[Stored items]
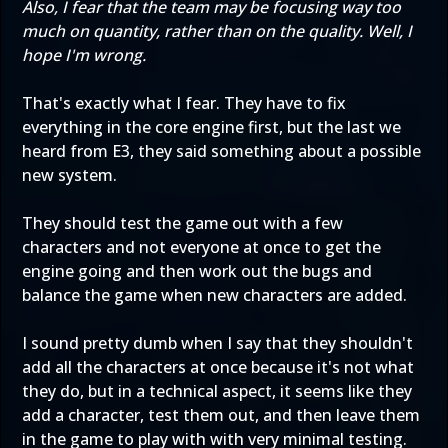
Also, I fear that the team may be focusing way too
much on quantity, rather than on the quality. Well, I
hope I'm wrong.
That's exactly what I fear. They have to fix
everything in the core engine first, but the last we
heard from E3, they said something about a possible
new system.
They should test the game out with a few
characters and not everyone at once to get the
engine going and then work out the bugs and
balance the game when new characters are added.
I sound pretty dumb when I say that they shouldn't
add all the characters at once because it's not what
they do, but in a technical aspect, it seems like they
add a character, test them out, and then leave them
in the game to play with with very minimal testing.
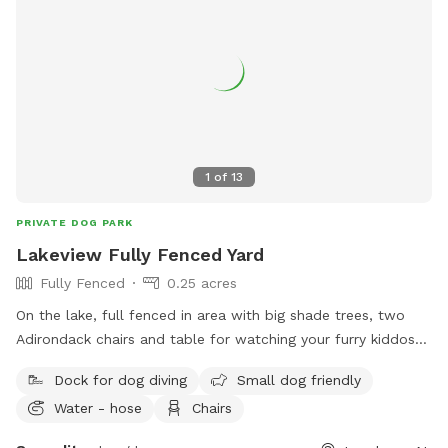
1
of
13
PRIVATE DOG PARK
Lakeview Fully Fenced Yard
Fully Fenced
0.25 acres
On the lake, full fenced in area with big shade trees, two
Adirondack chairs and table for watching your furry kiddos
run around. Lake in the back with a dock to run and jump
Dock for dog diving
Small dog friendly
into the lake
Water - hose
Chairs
* * *
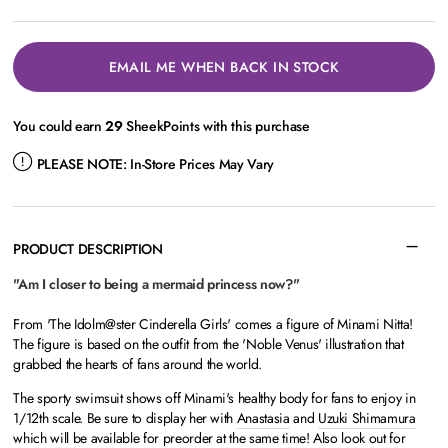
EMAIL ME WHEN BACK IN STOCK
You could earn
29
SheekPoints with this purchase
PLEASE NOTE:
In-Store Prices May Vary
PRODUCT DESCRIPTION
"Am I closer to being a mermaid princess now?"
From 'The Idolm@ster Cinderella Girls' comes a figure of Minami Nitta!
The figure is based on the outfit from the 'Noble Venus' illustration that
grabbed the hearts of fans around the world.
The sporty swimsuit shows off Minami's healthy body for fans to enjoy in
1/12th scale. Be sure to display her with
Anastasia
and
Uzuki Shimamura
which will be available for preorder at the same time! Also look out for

#### Assignment
What lines in the entries contain "then"? Report each one by copying it.

#### Response area
engine going and then work out the bugs and
add a character, test them out, and then leave them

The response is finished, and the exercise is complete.